** Task to carry out **
Scan the data for "stereo" and copy each matching line.

** Material for the task **

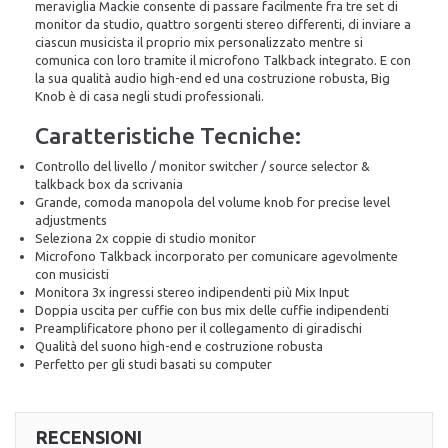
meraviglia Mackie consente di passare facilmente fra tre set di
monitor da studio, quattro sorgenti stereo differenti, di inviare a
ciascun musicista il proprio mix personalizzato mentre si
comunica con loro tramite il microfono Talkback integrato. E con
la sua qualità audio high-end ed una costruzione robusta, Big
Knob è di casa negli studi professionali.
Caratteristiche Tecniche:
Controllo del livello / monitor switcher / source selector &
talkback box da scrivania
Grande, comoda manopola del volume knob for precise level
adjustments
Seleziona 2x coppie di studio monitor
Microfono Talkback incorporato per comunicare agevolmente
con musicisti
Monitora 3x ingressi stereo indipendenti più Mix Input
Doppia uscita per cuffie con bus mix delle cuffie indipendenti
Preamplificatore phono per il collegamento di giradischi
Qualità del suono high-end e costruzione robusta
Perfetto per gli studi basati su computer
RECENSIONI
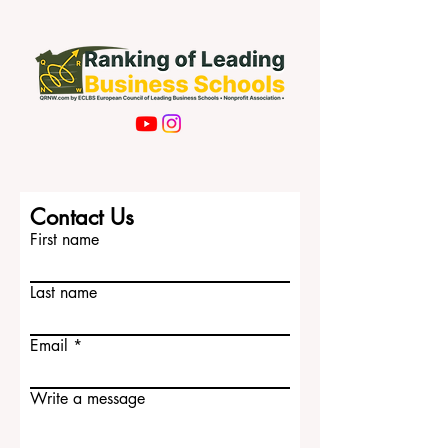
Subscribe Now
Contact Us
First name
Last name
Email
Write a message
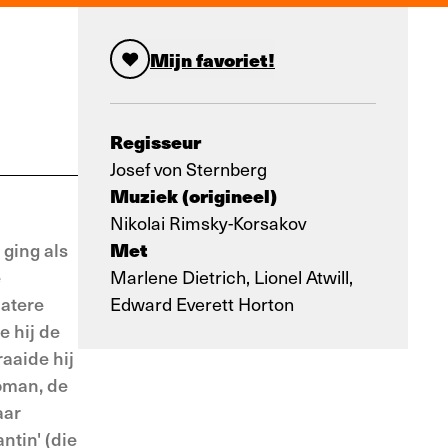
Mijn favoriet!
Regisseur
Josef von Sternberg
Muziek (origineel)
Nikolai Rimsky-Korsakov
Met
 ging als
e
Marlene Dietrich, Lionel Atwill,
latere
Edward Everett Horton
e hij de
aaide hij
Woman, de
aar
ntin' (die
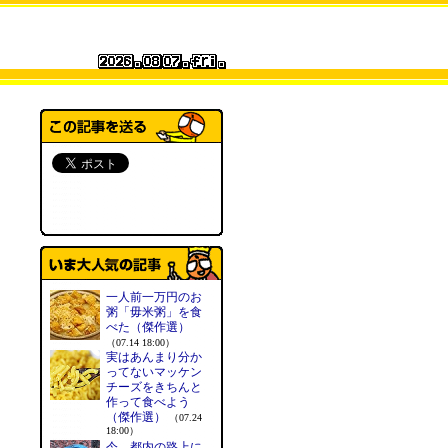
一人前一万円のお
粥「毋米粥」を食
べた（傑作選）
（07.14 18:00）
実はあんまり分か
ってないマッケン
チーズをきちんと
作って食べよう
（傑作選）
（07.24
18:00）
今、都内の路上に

---

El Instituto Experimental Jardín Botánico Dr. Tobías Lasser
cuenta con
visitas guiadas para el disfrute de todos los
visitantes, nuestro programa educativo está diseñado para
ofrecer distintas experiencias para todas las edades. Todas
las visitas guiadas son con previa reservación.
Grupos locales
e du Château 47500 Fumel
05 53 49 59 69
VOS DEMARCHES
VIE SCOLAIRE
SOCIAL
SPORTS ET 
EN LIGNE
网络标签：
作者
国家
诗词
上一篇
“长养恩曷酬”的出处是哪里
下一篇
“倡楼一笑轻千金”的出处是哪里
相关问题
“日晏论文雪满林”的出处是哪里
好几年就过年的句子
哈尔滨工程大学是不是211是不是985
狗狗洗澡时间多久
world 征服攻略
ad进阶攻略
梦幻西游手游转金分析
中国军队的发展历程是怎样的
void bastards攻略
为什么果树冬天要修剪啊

** Response to this exercise **
monitor da studio, quattro sorgenti stereo differenti, di inviare a
Monitora 3x ingressi stereo indipendenti più Mix Input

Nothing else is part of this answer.